EXERCISE GOAL - Where does the word "Terms" occur in the data below? Copy each line that holds it.

Rendered page images -
++++

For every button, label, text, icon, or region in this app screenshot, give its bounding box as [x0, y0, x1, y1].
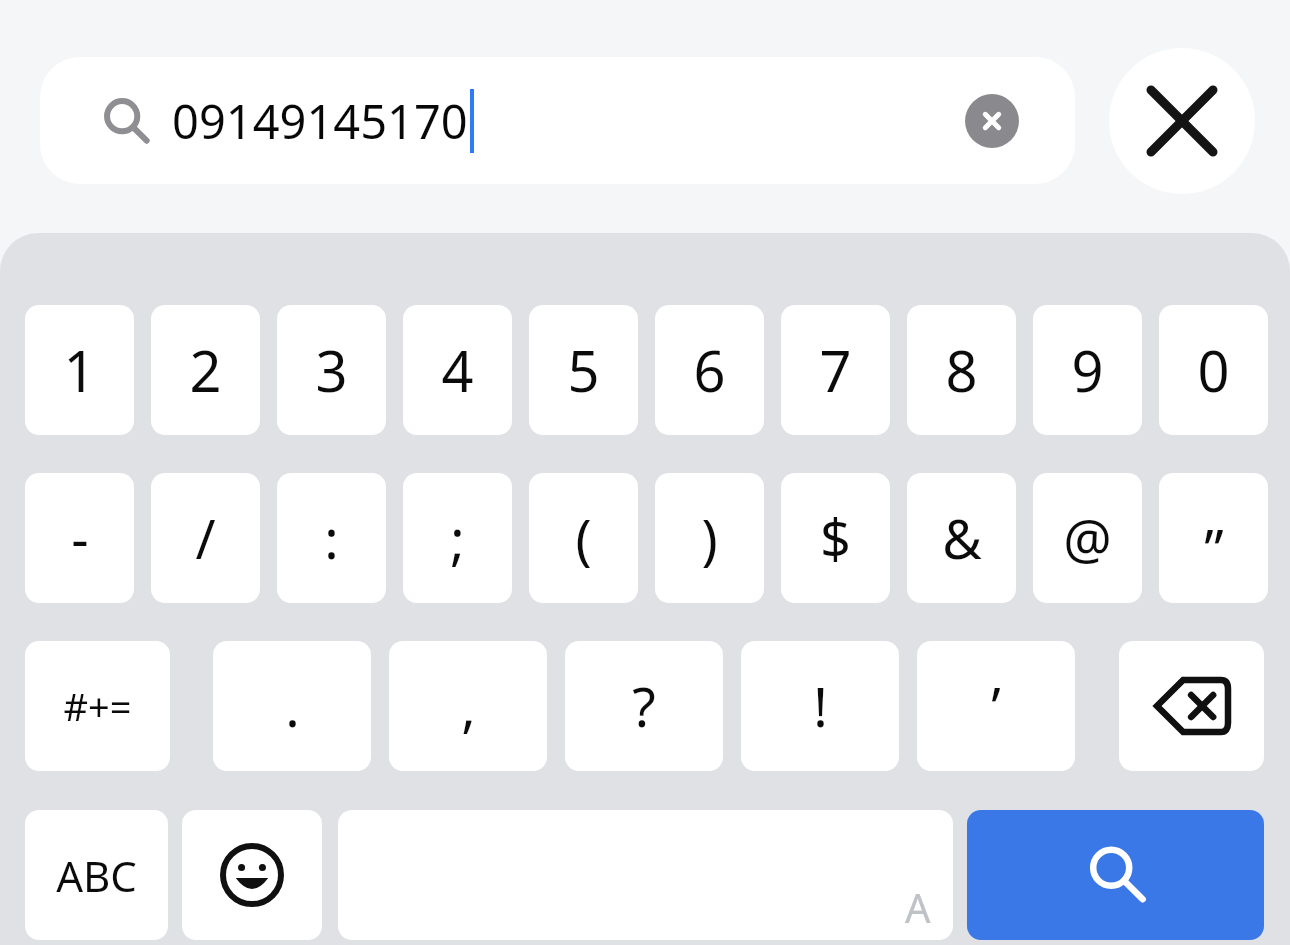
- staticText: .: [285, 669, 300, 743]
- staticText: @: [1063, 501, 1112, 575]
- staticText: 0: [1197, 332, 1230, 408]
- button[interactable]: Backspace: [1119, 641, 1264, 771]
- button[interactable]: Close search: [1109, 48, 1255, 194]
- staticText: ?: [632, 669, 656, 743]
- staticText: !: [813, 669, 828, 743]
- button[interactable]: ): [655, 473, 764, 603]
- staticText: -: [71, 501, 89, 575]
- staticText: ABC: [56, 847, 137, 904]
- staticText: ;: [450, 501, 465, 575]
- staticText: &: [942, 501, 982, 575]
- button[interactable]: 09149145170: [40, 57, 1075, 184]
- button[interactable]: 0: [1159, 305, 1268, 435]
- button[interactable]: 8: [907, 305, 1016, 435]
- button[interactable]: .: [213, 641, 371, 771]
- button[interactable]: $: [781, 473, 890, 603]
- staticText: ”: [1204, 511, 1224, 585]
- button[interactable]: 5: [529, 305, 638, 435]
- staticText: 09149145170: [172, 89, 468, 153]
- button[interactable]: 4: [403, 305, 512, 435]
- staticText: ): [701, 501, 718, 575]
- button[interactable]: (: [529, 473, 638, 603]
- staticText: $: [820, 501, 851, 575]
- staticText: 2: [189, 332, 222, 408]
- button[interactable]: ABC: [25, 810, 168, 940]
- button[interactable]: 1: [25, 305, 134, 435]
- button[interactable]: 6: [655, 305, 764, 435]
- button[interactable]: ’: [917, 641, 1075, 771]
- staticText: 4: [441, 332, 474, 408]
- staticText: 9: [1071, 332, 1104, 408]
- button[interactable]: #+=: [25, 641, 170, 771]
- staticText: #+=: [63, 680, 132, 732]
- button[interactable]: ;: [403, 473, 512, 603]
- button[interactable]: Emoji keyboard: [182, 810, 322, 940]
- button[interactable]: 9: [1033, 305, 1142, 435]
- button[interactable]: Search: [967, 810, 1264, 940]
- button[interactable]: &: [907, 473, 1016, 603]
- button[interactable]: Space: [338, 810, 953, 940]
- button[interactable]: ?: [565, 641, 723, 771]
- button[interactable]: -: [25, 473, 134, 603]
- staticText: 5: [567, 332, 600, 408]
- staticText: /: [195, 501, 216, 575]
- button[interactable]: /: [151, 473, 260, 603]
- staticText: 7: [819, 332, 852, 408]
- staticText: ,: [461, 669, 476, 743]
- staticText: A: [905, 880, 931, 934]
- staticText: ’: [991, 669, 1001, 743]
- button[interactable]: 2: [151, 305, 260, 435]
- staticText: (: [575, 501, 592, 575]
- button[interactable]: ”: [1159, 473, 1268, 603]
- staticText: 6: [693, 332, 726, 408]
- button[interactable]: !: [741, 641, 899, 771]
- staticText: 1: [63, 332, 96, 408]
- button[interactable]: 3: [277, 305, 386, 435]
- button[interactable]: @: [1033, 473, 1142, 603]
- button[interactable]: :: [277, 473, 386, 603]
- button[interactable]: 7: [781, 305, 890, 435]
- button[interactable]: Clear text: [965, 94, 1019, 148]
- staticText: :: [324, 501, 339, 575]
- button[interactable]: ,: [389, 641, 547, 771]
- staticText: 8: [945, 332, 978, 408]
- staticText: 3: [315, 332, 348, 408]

++++

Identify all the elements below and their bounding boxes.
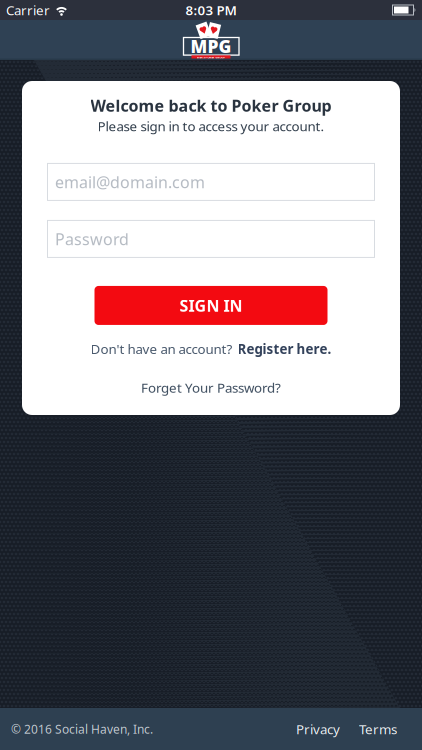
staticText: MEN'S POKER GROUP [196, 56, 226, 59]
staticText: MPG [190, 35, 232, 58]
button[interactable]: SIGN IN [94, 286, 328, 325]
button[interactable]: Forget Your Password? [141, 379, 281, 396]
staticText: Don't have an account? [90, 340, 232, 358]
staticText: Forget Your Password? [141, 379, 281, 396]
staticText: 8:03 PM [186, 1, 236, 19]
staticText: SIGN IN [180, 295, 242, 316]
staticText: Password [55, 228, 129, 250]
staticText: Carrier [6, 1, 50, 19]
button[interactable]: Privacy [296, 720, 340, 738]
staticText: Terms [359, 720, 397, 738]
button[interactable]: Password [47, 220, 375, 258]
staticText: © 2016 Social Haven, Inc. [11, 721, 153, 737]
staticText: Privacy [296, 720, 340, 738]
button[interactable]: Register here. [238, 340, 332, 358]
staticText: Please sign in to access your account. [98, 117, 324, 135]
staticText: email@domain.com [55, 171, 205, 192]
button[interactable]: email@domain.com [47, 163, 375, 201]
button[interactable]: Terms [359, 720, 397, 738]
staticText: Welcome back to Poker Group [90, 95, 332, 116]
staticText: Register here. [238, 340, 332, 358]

++++

RESPONSE TO THE EXERCISE -
staticText: Terms [359, 720, 397, 738]
button[interactable]: Terms [359, 720, 397, 738]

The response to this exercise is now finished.